W patofilmach nie ma takich udziwnień. To widoki, screensavery, wizualizacje, „obrazy do leżenia przy”. Neurologiczne stymulacje, drzemki prowadzone. Ogromna ich popularność jest jednak żywym dowodem na to, że to wynalazek bardzo ludziom z jakiegoś powodu potrzebny. Gdy próbuję sobie odpowiedzieć: do czego?, przypomina mi się, że w jadowitych recenzjach powtarza się coraz częściej zużyta figura „obejrzeliśmy, byście nie musieli oglądać”, „szkoda waszego czasu”, „szkoda waszego życia”. Co nagle tak wszyscy dbają o ten czas? O czas swój, o czas nie swój. Tacy nagle oszczędni, skrupulatni, rozsądni. Oszczędzanie czasu to jedna z większych obsesji naszego świata. Narzędzia umożliwiające oszczędzanie – takie jak apka Lisek dowożąca zakupy do domu w pięć minut, taksówki zjawiające się pod drzwiami w zaledwie kilka minut, a nie, jak kiedyś, wieczność kwadransa, automatyzacja, optymalizacja, jedzenie instant, błyskawiczne kredyty, jednorazowe ciuchy za grosze – umożliwiają bezustanne przyspieszanie, kompresowanie, kondensowanie rutyn życia, przycinanie ich o kolejne parędziesiąt sekund.

Ostatecznie wieczorem lądujesz z całym portfelem tych groszy: uciułanych minut, czasem kwadransów. Przynosisz je do łóżka i przepierdalasz w kasynie Netflixa na oglądanie barwnych, poruszających się plam, całkiem podobnych do tych, które oglądałeś wczoraj, a jednocześnie kompletnie przecież innych – w końcu mają inne tytuły! „365 dni. Ten dzień” to skromna godzina pięćdziesiąt, ale już taki pierwszy z brzegu serial to 7, 8, 9 godzin, jeb! na stół, kto bogatemu zabroni? I ciągle nowości, wybierasz je z gąszczu innych nowości, wycinasz maczetą swoją indywidualną ścieżkę w tej nieprzebranej dżungli bzdur i przyznaj sam, nierzadko widziałeś je wcześniej niż wszyscy, dla ciebie to są już starości, na szczęście są już nowe, jeszcze nowsze nowości.
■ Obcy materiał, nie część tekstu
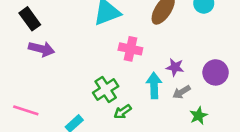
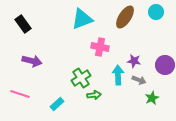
purple arrow: (42, 49) -> (32, 61), moved
gray arrow: (182, 92) -> (139, 80), turned -128
green arrow: (123, 112) -> (94, 95), turned -152

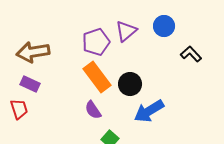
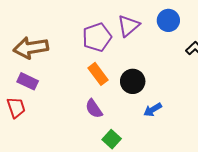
orange rectangle: (97, 77) -> (98, 74), size x0.7
blue arrow: (149, 111) -> (153, 110), size x0.6

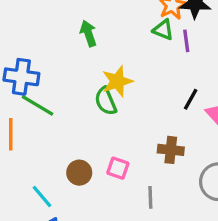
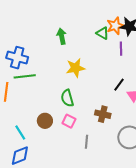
green triangle: (163, 30) -> (103, 33), moved
green semicircle: (106, 101) -> (67, 98), moved
green line: (37, 105) -> (25, 76), turned -45

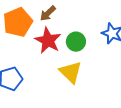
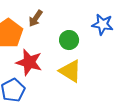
red star: (48, 41) -> (29, 62), moved

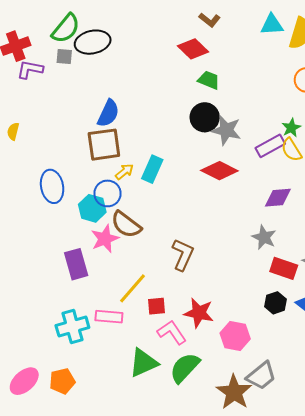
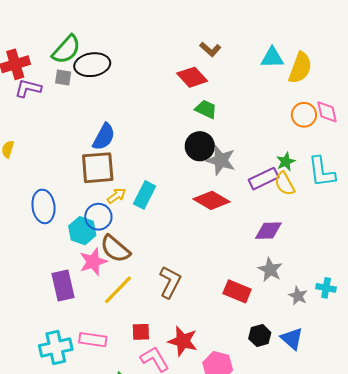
gray star: (264, 237) -> (270, 270), moved
red rectangle: (284, 268) -> (237, 291), moved
yellow line: (132, 288) -> (118, 290), moved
Wszystkie automatyzacje, skróty, przyspieszenia – mają ukryty koszt w postaci psucia jakości naszego życia. Odbierają wartość chodzeniu, mówieniu, jedzeniu, jeździe samochodem – dewaluują wszystko, z czego tak naprawdę to bycie człowiekiem się składa; robią z naszych dni wyścigi, biegi z obciążeniem i przeszkodami. Ten zaoszczędzony, wyżyłowany z każdej możliwej czynności czas to fuck-you-time, który do niczego się już nie nadaje. Z pomocą przychodzą Netflixy. To pralnie czasu, pralnie życia, gdzie to swoje nadmiarowe istnienie możesz spektakularnie przejebać. Z perspektywy cywilizacyjnej brzmi to jak autokrytyczny, autotematyczny odcinek „Black Mirror” – o platformach z tysiącami, milionami godzin badziewnych produkcji, przy których wieczorami wycieńczeni ludzie leżą w półkomie i tyją. Migające obrazki uwalniają ich na kilka godzin od namolnego, nieznośnego bzyczenia własnego istnienia.